3. Mike Zimmer taking over the reigns in Minnesota makes a whole heck of a lot of sense if you ask me. Zimmer has an excellent defensive mind and worked minor miracles during his time as Cincinnati’s defensive coordinator. The Vikes allowed more points than any other club in the league in 2013, so clearly Zimmer’s defensive expertise is just what the doctor ordered.
4. Gregg Williams, as you know unless you’ve been residing under a rock, went through hell and back after his maiming-for-money scandal at New Orleans. However, Williams is still one of the league’s most aggressive, cutting-edge defensive minds and I like him as Jeff Fisher’s defensive coordinator in St. Louis.
5. I actually really like the Dolphins’ hire of Bill Lazor as offensive coordinator. Lazor is largely credited with the successful emergence of QB Nick Foles at Philadelphia in 2013 and also worked under legendary names like Joe Gibbs and Mike Holmgren. Hopefully, Lazor will be able to tap into QB Ryan Tannehill’s potential and ramp-up his numbers, which were spiraling downward (in keeping with the rest of the Dolphins organization) as last year came to a close.
6. While the Giants tend to be a safe, conventional team from a coaching standpoint, I think Ben McAdoo is the perfect choice to add some fresh, relatively young blood to the club’s staff. McAdoo has experience as Green Bay’s quarterbacks coach and is endorsed by their starter Aaron Rodgers. Hopefully McAdoo’s prior success with QBs will help him make some headway reviving Eli Manning’s career as he takes over as the Giants’ offensive coordinator.
7. As far as Dallas’s defensive coordinator position is concerned, Rod Marinelli is certainly a step-up from the debacle that was Monte Kiffin. When Marinelli was in Chicago from 2010-2012, his defenses had a league-high 13 TDs and a league-high 59 forced fumbles. Hopefully Marinelli can bring some of this mojo to Dallas’s D, which just lost star player DE DeMarcus Ware. Clearly, they’re in need of a little somethin’ before September.
8. Ray Horton, who worked with Ken Whisenhunt at Arizona in 2011 and 2012, should be a good fit at Tennessee under Whisenhunt once again. Horton is a solid defensive coordinator who tends to be liked by players (that’s half the battle, folks). Heck, Horton even managed to to elevate Cleveland’s Factory of Sadness from 23rd in the league in yards allowed to 9th in the league.

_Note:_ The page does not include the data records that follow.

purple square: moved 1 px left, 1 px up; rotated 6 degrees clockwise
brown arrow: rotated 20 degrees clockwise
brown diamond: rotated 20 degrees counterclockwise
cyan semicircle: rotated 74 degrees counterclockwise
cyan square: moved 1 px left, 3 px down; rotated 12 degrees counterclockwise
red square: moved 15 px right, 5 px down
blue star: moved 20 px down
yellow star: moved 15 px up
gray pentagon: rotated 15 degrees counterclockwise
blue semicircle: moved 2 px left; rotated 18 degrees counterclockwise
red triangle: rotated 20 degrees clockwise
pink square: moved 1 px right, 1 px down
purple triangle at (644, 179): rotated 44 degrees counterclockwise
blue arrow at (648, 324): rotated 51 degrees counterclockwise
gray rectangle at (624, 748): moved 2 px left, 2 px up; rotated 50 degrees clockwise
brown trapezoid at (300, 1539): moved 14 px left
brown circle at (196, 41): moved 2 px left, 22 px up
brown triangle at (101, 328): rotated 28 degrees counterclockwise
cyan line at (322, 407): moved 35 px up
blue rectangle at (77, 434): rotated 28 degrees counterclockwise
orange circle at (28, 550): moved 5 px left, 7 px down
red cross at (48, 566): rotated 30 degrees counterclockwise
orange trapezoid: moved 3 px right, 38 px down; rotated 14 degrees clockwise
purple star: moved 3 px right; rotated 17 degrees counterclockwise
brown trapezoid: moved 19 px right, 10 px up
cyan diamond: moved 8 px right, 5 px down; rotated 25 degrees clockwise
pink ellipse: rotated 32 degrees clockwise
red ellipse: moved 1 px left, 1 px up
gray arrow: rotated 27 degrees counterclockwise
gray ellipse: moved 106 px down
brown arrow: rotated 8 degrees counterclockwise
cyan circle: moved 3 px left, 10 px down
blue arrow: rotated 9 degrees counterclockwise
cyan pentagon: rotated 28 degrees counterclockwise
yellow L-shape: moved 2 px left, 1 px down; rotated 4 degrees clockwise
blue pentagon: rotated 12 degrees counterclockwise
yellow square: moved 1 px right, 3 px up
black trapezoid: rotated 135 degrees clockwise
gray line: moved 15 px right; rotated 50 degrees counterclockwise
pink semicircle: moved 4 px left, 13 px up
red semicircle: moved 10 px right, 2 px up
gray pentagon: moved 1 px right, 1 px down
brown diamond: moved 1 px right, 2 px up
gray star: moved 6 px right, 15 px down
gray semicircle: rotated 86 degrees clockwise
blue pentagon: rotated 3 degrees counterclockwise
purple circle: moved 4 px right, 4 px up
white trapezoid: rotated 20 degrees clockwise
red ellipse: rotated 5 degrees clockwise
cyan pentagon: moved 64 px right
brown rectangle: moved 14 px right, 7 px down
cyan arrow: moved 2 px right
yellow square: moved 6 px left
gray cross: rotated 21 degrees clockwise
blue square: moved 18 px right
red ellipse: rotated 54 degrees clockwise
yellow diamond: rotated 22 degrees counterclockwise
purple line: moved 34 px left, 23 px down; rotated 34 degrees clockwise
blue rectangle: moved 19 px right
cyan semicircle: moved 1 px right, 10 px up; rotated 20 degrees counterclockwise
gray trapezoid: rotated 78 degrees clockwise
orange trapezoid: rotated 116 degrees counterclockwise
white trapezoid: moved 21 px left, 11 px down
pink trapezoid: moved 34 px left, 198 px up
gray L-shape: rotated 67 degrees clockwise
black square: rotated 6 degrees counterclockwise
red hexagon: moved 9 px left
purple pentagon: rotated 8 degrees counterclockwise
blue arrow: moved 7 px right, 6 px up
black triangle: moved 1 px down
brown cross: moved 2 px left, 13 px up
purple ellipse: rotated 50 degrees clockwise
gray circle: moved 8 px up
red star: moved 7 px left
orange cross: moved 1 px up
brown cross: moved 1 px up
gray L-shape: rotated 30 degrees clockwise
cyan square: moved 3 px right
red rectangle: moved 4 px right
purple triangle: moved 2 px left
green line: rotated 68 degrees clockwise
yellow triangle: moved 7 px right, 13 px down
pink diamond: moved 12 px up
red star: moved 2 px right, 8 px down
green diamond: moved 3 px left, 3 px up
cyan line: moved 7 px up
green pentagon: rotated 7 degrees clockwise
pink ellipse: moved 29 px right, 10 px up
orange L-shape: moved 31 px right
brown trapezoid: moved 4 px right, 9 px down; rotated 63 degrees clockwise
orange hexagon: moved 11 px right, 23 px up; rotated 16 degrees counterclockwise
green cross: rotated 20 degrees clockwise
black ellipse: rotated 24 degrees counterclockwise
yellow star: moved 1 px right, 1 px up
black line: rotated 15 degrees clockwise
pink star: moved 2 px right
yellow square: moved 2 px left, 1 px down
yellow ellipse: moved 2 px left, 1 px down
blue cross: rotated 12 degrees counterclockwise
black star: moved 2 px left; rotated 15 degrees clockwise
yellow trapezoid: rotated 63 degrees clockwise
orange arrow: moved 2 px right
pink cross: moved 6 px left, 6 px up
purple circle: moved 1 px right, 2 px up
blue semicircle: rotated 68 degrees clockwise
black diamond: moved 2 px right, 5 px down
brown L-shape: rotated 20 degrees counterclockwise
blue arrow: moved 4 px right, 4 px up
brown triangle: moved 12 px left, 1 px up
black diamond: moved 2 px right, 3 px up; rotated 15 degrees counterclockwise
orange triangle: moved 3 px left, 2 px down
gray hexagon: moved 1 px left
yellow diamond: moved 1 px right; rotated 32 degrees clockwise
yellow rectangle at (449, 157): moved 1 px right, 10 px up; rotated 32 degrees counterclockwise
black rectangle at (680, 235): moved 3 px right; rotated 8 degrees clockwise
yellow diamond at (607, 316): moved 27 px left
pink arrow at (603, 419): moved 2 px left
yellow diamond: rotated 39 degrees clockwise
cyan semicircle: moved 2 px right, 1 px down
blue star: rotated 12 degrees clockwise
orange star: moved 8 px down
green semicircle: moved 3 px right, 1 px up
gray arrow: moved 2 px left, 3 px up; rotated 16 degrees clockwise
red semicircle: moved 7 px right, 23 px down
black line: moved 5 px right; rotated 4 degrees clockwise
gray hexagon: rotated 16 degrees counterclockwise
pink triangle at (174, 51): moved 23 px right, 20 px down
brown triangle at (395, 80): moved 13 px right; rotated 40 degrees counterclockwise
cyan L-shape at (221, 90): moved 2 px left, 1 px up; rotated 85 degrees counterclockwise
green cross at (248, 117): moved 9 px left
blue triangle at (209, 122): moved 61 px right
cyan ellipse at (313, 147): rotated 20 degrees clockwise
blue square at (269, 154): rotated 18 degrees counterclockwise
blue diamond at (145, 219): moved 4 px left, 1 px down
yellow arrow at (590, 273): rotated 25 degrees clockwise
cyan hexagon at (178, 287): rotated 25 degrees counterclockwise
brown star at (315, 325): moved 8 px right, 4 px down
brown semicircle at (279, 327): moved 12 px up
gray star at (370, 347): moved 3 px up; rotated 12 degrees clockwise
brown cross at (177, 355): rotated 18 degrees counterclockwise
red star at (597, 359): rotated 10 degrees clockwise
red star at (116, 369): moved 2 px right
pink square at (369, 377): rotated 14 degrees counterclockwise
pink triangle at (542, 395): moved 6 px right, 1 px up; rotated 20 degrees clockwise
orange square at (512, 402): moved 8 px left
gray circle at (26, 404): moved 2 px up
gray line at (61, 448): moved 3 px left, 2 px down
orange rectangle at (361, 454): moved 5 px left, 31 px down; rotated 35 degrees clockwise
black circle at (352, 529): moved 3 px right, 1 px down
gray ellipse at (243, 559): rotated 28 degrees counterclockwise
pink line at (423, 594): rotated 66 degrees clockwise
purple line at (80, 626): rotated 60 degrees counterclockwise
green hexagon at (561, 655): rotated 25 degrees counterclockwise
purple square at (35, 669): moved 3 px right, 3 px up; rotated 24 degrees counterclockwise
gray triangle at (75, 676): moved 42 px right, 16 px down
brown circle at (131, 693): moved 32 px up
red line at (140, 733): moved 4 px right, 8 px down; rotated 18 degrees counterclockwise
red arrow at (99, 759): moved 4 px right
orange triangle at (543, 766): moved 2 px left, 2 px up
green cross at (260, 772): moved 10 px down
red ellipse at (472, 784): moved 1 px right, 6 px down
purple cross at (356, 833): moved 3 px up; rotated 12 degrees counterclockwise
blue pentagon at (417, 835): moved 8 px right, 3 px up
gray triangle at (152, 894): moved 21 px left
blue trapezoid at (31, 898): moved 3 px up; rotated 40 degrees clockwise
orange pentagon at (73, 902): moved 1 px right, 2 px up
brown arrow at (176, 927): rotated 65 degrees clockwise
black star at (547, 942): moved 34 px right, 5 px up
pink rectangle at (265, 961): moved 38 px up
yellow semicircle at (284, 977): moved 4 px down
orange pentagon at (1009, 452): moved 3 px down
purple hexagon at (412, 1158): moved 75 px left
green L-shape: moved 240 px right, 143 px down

As the old adage says, if one can make strides in Cleveland, one ought to be able to make strides anywhere.
9. I want to like Ken Whisenhunt going to the Titans, I really do. I think Whisenhunt is a good guy, a “player’s coach,” if you will. My only concern is that his prior successes were, possibly, due to the talent (read: Roethlisberger, Warner) that he had available to him. However, Whisenhunt did do a bang-up job redefining San Diego’s offense in 2013. That, combined with the fact that I trust him to either fix Titans QB Jake Locker or replace him, helped Whisenhunt earn a spot on this list.
10. I do not envy Jay Gruden’s position as the new head coach of the Redskins. “More drama than a congressional session” would be the phrase that best sums up the squad’s 2013. However, I included Gruden here because I think if anyone can repair their offense, it’s probably him. The system that Gruden ran with Bengals QB Andy Dalton is not dissimilar to what the ‘Skins have been attempting (operative word) to run with RGIII, so if Gruden can solidify a good relationship with the young QB, I think this could all work out.